Content starts

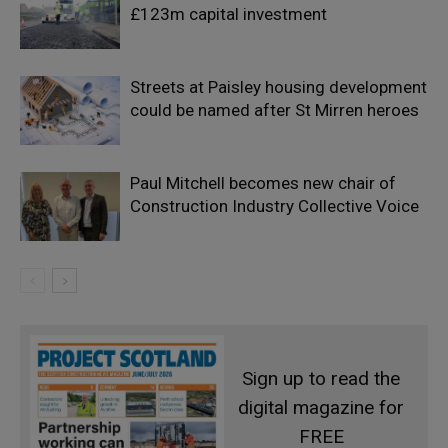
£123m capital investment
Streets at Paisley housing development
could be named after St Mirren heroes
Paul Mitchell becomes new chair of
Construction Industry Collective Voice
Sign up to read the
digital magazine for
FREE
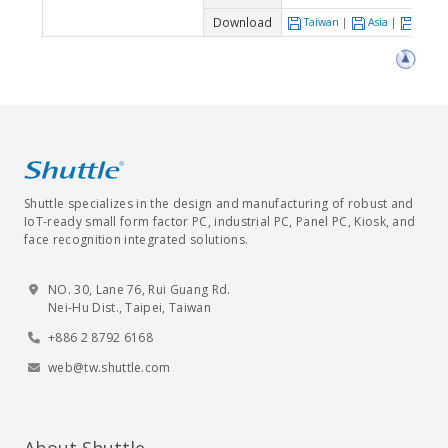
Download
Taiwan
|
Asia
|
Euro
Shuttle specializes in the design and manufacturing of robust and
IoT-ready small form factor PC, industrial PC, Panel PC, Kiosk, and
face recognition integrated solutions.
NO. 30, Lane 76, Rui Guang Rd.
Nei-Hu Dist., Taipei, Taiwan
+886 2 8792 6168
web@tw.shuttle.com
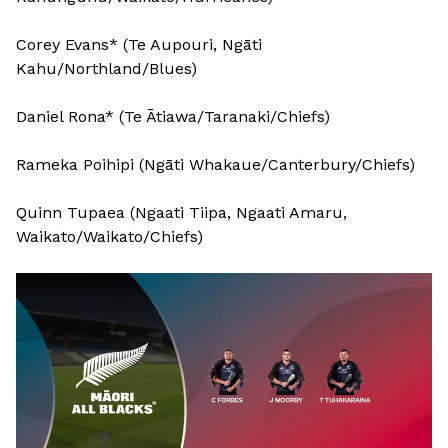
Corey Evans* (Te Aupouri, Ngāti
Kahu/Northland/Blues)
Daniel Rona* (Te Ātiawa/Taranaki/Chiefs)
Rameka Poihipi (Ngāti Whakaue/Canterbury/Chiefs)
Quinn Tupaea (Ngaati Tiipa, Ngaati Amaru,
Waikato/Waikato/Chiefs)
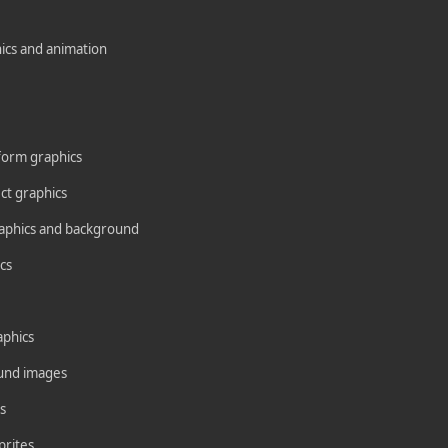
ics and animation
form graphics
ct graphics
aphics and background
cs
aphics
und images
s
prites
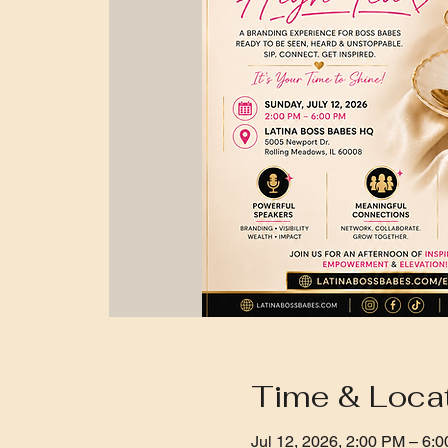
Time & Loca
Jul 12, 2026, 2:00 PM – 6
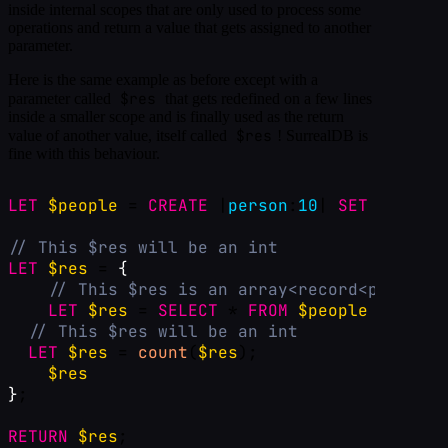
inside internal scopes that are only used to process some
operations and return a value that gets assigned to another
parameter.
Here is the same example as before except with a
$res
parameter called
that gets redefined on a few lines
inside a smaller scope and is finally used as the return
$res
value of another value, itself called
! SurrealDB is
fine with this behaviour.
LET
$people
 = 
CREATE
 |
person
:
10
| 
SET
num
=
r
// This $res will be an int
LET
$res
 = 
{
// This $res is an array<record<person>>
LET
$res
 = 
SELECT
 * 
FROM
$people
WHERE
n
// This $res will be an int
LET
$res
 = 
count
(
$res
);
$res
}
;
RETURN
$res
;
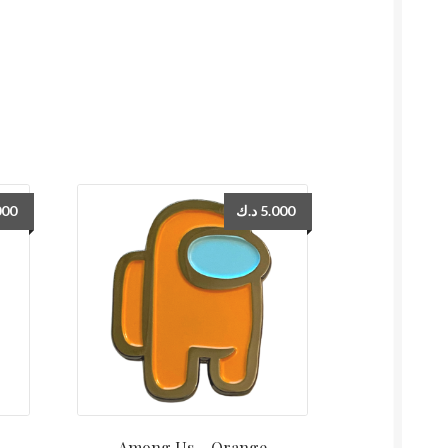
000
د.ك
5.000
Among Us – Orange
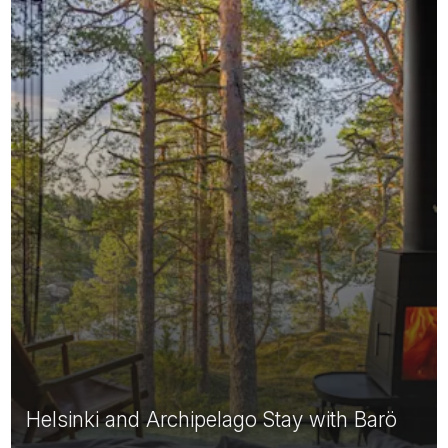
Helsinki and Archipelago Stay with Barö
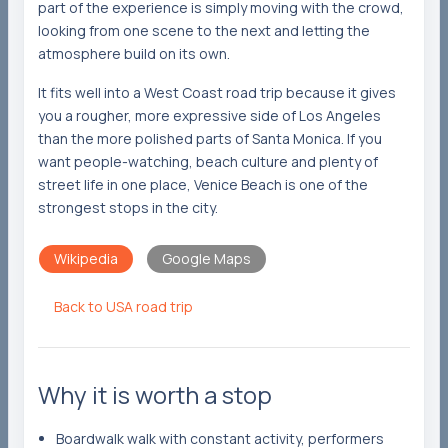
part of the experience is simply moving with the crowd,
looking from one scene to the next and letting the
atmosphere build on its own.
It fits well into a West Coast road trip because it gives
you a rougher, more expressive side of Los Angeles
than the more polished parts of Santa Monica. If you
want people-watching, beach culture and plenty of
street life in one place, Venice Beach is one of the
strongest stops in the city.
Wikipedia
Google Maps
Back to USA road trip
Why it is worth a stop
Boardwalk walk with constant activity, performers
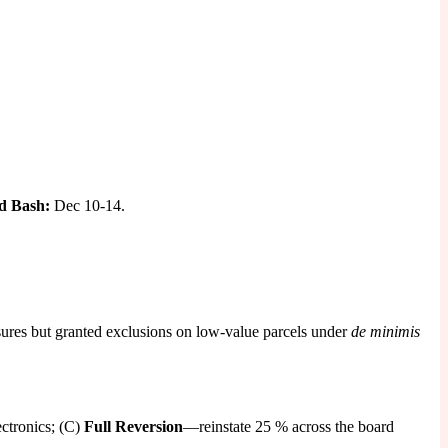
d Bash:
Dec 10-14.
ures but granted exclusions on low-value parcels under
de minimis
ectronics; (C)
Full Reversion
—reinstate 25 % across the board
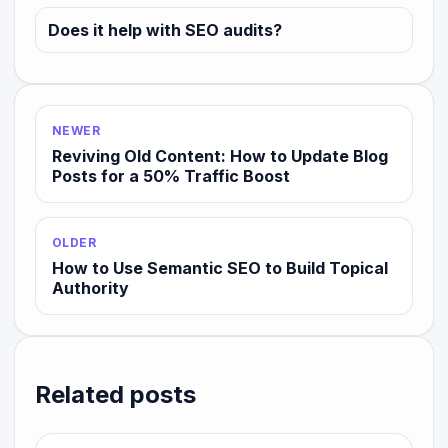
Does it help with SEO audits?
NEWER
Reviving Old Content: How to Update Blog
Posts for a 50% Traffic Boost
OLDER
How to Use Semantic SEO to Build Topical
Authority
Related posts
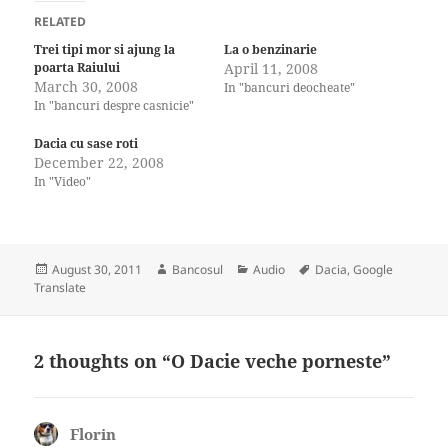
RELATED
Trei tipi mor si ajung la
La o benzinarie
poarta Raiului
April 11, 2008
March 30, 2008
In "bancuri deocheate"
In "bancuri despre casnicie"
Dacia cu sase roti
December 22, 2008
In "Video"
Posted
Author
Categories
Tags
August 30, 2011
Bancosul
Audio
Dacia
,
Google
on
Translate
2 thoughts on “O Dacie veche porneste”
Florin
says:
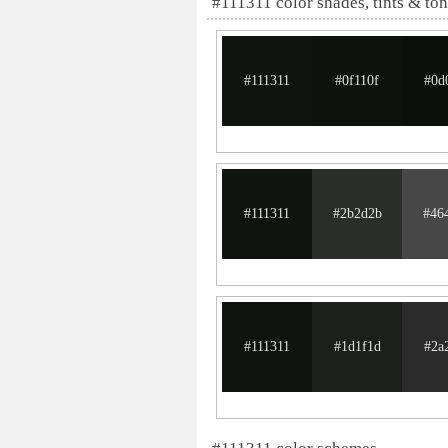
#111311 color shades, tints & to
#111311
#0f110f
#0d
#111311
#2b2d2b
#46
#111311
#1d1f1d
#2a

Content ends

### Exercise details
Wherever "inside" turns up in the records, copy the whole line.

### Task output
inside internal scopes that are only used to process some
inside a smaller scope and is finally used as the return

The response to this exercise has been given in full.